Using charts to calculate absolute value - 2.3

Talend Data Preparation Getting Started Guide

author
Talend Documentation Team
EnrichVersion
6.5
2.3
EnrichProdName
Talend Big Data
Talend Big Data Platform
Talend Data Fabric
Talend Data Integration
Talend Data Management Platform
Talend Data Services Platform
Talend ESB
Talend MDM Platform
Talend Real-Time Big Data Platform
task
Data Quality and Preparation > Cleansing data
EnrichPlatform
Talend Data Preparation

Calculating the absolute value of a number is one of the various mathematical functions available to use on your data.

If you take a close look at the NUMBER_OF_RENTALS column, you will notice that some of the numbers have a negative value.

These cells are not marked as incorrect in the quality bar because they still fit the semantic type automatically set as integer. Nevertheless, this is unusable data. As a consequence, you are going to apply a function to remove the negative sign for all these numbers.

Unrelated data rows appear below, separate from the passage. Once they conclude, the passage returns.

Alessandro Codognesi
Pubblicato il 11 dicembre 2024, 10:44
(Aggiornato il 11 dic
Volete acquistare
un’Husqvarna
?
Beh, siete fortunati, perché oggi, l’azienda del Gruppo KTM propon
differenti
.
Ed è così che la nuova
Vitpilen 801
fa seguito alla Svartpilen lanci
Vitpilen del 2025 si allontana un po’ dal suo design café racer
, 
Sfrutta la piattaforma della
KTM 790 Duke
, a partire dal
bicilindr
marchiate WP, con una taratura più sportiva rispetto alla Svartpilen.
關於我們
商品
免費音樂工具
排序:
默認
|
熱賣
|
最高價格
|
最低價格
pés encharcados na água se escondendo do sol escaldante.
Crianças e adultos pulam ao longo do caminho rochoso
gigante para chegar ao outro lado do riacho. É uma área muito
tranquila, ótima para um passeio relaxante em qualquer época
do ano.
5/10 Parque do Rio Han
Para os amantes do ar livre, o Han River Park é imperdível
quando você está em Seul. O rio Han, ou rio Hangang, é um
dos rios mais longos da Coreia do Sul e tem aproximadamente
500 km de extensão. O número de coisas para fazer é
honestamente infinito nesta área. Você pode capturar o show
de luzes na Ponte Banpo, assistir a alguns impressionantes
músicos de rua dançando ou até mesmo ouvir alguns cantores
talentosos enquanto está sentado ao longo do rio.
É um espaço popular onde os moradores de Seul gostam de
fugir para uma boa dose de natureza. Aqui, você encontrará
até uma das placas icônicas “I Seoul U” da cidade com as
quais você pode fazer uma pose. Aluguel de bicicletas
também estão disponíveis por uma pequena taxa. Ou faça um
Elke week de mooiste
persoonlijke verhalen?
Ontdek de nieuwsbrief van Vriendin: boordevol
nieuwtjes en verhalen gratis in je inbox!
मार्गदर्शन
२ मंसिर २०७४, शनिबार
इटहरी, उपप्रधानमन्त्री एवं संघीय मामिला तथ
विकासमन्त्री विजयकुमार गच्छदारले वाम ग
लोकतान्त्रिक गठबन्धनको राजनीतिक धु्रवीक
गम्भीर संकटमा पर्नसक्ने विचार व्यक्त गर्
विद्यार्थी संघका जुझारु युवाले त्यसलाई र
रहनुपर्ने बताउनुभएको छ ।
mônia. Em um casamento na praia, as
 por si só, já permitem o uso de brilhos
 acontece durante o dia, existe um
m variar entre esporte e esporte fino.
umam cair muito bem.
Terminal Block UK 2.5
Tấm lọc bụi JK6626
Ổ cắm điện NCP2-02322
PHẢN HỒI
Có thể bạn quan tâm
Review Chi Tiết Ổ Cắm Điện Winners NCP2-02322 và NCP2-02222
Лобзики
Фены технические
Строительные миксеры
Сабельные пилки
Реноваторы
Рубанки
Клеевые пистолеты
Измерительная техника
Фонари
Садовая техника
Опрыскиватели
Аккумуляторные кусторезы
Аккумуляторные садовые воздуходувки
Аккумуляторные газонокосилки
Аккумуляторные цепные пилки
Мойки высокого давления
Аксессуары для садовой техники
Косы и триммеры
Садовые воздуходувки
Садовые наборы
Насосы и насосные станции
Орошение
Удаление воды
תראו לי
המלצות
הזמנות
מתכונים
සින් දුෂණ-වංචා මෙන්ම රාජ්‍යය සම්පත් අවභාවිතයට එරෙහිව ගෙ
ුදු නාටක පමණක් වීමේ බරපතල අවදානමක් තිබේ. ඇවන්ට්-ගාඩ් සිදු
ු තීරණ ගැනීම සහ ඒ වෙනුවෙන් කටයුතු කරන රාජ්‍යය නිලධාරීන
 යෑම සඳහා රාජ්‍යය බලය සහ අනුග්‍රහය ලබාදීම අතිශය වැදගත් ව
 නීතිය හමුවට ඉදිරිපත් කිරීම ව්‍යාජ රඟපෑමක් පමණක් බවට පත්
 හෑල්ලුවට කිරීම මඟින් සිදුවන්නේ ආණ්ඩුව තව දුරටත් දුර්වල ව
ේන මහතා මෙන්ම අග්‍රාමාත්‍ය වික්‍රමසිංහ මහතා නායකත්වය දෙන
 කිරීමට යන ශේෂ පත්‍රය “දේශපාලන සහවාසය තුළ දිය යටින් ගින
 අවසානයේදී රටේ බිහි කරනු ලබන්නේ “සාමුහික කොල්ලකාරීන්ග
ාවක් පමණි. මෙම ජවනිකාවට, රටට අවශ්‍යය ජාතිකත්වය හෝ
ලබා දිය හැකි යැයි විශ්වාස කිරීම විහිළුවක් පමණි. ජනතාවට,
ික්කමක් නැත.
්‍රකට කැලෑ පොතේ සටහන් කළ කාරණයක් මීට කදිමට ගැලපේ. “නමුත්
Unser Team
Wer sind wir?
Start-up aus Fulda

To calculate the absolute value of your data, proceed as follows:

Procedure

  1. Click the header of the NUMBER_OF_RENTALS column to select its content.

    In the statistics box, you can clearly see that some values range between -10 and 0.

  2. In the vertical bar chart at the bottom right of the screen, click the first bar from the left.

    This bar represents all the occurrences of the values that are equal or below 0.

    A filter has now been applied on your data. Your preparation now only displays the lines with a value equal or below zero for the number of rentals. You can now apply a function only on those cells.

  3. Under the functions list, in front of Apply changes to:, select the Filtered rows radio button.
  4. In the functions list, click Calculate Absolute Value.

    All the negative values have been converted.

  5. To clear the filter, simply click the x icon, on the right of the filter.

Results

Your preparation now displays all your data again. If you take another look at the statistics box for the NUMBER_OF_RENTALS column, you can see that the minimum value is now 0 instead of -10. You have thus improved the quality and usability of your data.